• PROBLEM TO WORK ON:
Retype the entries. Match them exactly.

[Page-level text extractions]
%%
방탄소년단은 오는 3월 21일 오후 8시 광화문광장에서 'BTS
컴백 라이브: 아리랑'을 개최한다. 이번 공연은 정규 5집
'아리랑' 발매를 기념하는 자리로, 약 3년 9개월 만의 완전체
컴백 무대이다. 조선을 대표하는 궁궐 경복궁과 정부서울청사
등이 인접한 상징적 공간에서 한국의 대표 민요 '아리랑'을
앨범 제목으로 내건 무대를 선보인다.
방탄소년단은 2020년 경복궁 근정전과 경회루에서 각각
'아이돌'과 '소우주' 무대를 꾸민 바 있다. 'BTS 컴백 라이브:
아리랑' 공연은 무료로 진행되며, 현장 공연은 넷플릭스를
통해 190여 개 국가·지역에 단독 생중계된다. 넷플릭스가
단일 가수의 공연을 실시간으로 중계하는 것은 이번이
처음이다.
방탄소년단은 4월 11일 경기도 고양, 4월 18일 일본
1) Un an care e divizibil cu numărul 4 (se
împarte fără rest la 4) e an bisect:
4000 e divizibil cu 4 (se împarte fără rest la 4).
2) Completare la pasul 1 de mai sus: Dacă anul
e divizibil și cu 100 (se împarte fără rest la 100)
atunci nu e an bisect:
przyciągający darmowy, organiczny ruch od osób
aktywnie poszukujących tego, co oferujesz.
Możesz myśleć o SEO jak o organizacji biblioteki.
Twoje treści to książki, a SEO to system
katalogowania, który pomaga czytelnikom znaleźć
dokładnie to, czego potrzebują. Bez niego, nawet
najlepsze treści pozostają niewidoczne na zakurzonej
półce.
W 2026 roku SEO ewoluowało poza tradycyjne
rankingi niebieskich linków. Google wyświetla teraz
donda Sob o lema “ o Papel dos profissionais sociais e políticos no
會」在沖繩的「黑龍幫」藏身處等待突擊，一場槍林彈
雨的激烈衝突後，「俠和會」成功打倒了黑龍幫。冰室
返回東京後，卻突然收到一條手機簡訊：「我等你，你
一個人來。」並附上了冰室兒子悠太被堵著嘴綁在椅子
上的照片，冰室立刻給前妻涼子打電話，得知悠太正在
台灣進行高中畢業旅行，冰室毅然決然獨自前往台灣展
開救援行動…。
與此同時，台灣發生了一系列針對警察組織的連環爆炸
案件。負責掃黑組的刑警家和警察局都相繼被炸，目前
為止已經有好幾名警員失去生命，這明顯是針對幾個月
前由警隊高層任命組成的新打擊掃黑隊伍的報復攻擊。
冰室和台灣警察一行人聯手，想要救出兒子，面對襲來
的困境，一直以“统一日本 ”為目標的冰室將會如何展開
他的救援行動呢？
%%
• SOLUTION:
방탄소년단은 오는 3월 21일 오후 8시 광화문광장에서 'BTS
컴백 라이브: 아리랑'을 개최한다. 이번 공연은 정규 5집
'아리랑' 발매를 기념하는 자리로, 약 3년 9개월 만의 완전체
컴백 무대이다. 조선을 대표하는 궁궐 경복궁과 정부서울청사
등이 인접한 상징적 공간에서 한국의 대표 민요 '아리랑'을
앨범 제목으로 내건 무대를 선보인다.
방탄소년단은 2020년 경복궁 근정전과 경회루에서 각각
'아이돌'과 '소우주' 무대를 꾸민 바 있다. 'BTS 컴백 라이브:
아리랑' 공연은 무료로 진행되며, 현장 공연은 넷플릭스를
통해 190여 개 국가·지역에 단독 생중계된다. 넷플릭스가
단일 가수의 공연을 실시간으로 중계하는 것은 이번이
처음이다.
방탄소년단은 4월 11일 경기도 고양, 4월 18일 일본
1) Un an care e divizibil cu numărul 4 (se
împarte fără rest la 4) e an bisect:
4000 e divizibil cu 4 (se împarte fără rest la 4).
2) Completare la pasul 1 de mai sus: Dacă anul
e divizibil și cu 100 (se împarte fără rest la 100)
atunci nu e an bisect:
przyciągający darmowy, organiczny ruch od osób
aktywnie poszukujących tego, co oferujesz.
Możesz myśleć o SEO jak o organizacji biblioteki.
Twoje treści to książki, a SEO to system
katalogowania, który pomaga czytelnikom znaleźć
dokładnie to, czego potrzebują. Bez niego, nawet
najlepsze treści pozostają niewidoczne na zakurzonej
półce.
W 2026 roku SEO ewoluowało poza tradycyjne
rankingi niebieskich linków. Google wyświetla teraz
donda Sob o lema “ o Papel dos profissionais sociais e políticos no
會」在沖繩的「黑龍幫」藏身處等待突擊，一場槍林彈
雨的激烈衝突後，「俠和會」成功打倒了黑龍幫。冰室
返回東京後，卻突然收到一條手機簡訊：「我等你，你
一個人來。」並附上了冰室兒子悠太被堵著嘴綁在椅子
上的照片，冰室立刻給前妻涼子打電話，得知悠太正在
台灣進行高中畢業旅行，冰室毅然決然獨自前往台灣展
開救援行動…。
與此同時，台灣發生了一系列針對警察組織的連環爆炸
案件。負責掃黑組的刑警家和警察局都相繼被炸，目前
為止已經有好幾名警員失去生命，這明顯是針對幾個月
前由警隊高層任命組成的新打擊掃黑隊伍的報復攻擊。
冰室和台灣警察一行人聯手，想要救出兒子，面對襲來
的困境，一直以“统一日本 ”為目標的冰室將會如何展開
他的救援行動呢？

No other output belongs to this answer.